Problem to work on:
Check every line of the material below for the string "Amazon", and return the ones that have it.

Collected material:
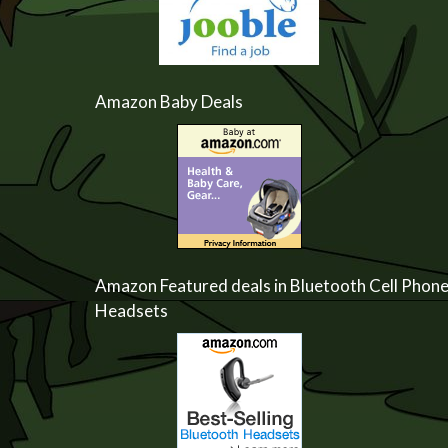
Amazon Baby Deals
Amazon Featured deals in Bluetooth Cell Phon
Headsets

Response box:
Amazon Baby Deals
Amazon Featured deals in Bluetooth Cell Phon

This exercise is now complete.